An invisible force tugged at my soul, violently pulling me away like a fish on a line. I fought against it, thrashing, but it was no use. The light engulfed me fully.

"Zayn!" My mother's panicked voice cut through. Suddenly I was back on that street, my broken body lying motionless. 

"We have a pulse! Stay back!" A paramedic shouted.

"That's my son!" My father's sceam stunned me. I had never heard such raw emotion from him before.

If only I could reach out, let them see I was still here, still alive. But I remained paralyzed, each ragged breath a battle. As much as my life sucked ass before, I didn't want this alternative Darshkova forced upon me.

The fleeting sensation of my father's hot tears on my face, my mother's hand clutching mine—that heart-wrenching moment ended as abruptly as the blinding light had taken me.

[ "As punishment for not selecting a username, we've randomized your race and class." ]

A crisp feminine voice echoed all around me as floating windows appeared.

[Status]

[Race: Human]

[Class: Thrall]

[Level: 1]

I snapped awake on a snowy field, clad in a thin white tunic offering little warmth.

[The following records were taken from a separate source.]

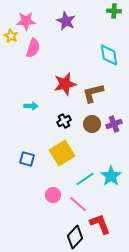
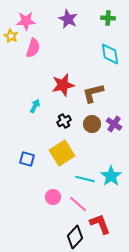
green cross: moved 6 px left, 7 px down
purple star: moved 2 px right, 2 px up
cyan diamond: moved 1 px right, 1 px up
red star: moved 2 px left, 1 px down
cyan arrow: moved 4 px right; rotated 64 degrees counterclockwise
purple cross: rotated 35 degrees counterclockwise
cyan line: rotated 48 degrees clockwise
pink circle: moved 2 px down
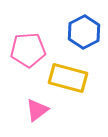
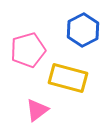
blue hexagon: moved 1 px left, 2 px up
pink pentagon: rotated 12 degrees counterclockwise
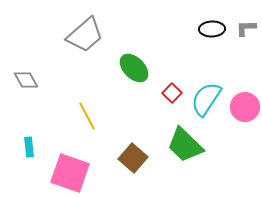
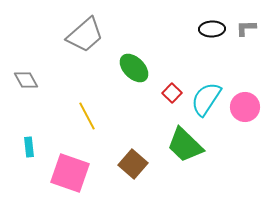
brown square: moved 6 px down
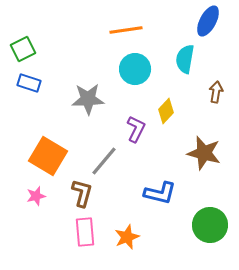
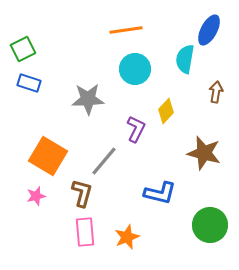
blue ellipse: moved 1 px right, 9 px down
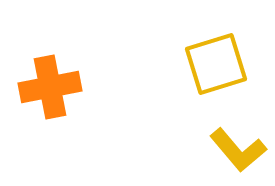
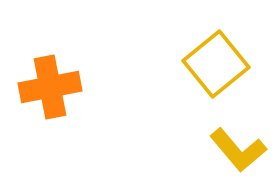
yellow square: rotated 22 degrees counterclockwise
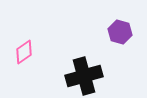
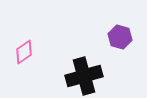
purple hexagon: moved 5 px down
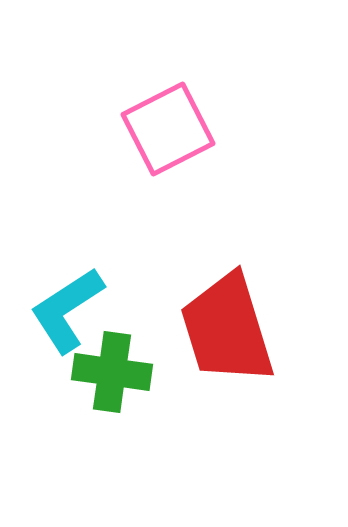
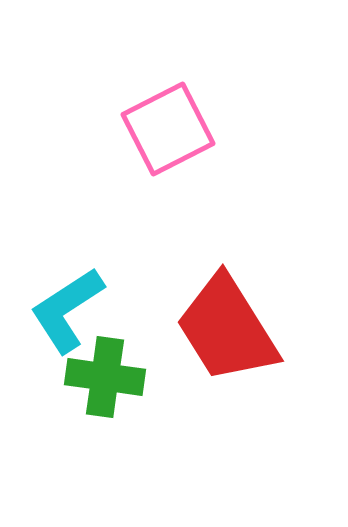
red trapezoid: rotated 15 degrees counterclockwise
green cross: moved 7 px left, 5 px down
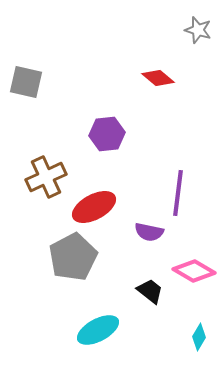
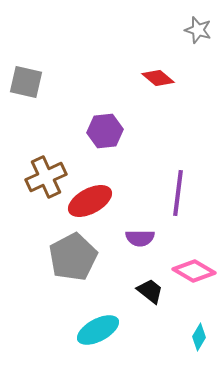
purple hexagon: moved 2 px left, 3 px up
red ellipse: moved 4 px left, 6 px up
purple semicircle: moved 9 px left, 6 px down; rotated 12 degrees counterclockwise
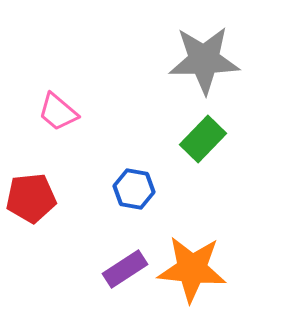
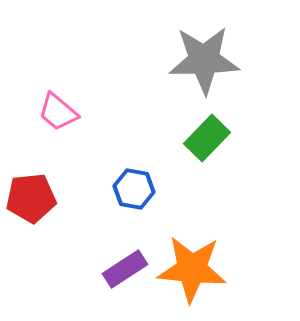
green rectangle: moved 4 px right, 1 px up
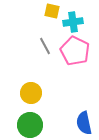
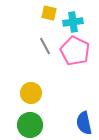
yellow square: moved 3 px left, 2 px down
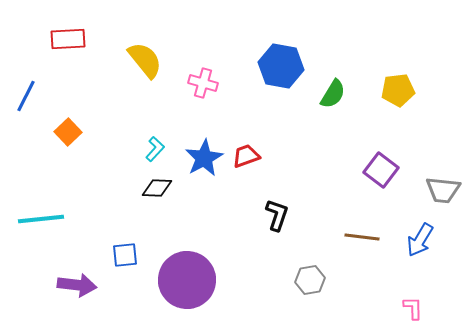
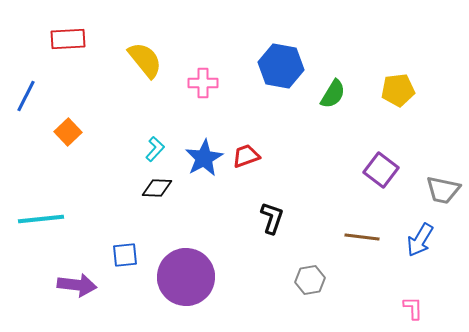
pink cross: rotated 16 degrees counterclockwise
gray trapezoid: rotated 6 degrees clockwise
black L-shape: moved 5 px left, 3 px down
purple circle: moved 1 px left, 3 px up
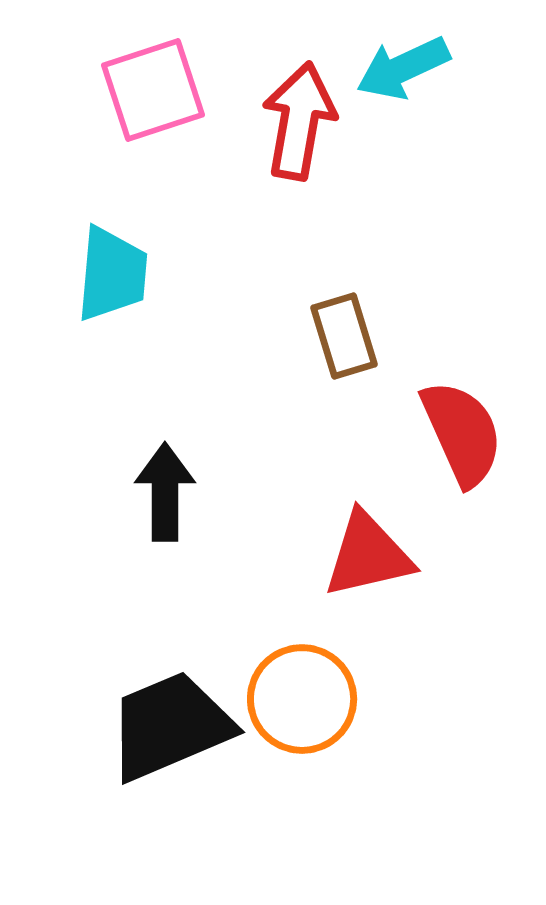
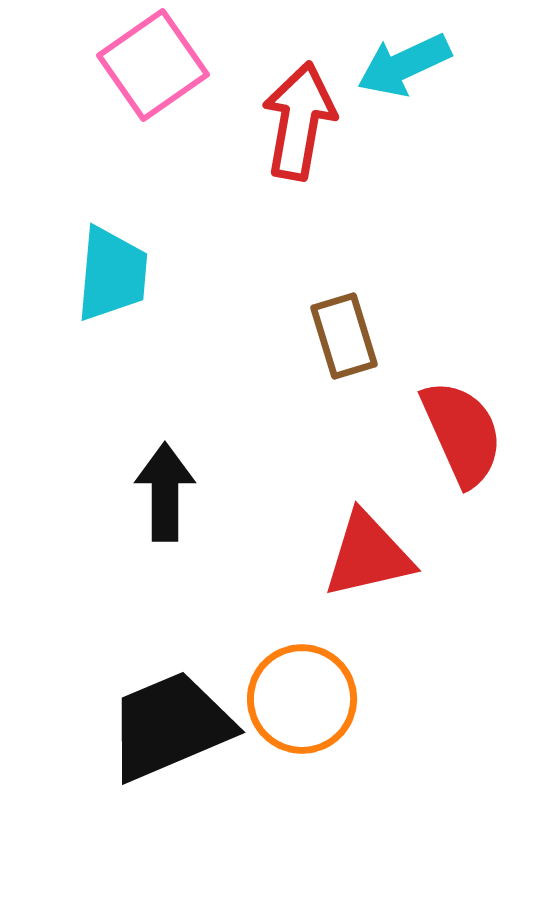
cyan arrow: moved 1 px right, 3 px up
pink square: moved 25 px up; rotated 17 degrees counterclockwise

Other children around me shivered in matching rags.

"All you bastards, stand up straight!" A booming voice bellowed.

Barefoot, we scrambled into a rigid line on a raised wooden platform.

Heavy manacles bound our wrists and ankles, a cruel chain linking us all together like animals. Cheap goods for sale. Which, in this nightmare, we were.

The slaver, a hulking brute of a man, prowled before us with a pronounced limp. "Each of you has been assigned a number on those rags you're wearing," he snarled. "When I call it, you come forward. Understood?"

My gaze dropped to the faded digits scrawled across my shivering chest. As armored guards flanked the stairs with hands poised on their sword hilts, arrogance etched on their faces, I knew disobedience would be met with punishment.

This was really it. After over a decade imprisoned in that frozen, isolated hell, I was finally being sold, just as the nursemaid foretold. My second life stretched before me, more unforgiving than I could imagine.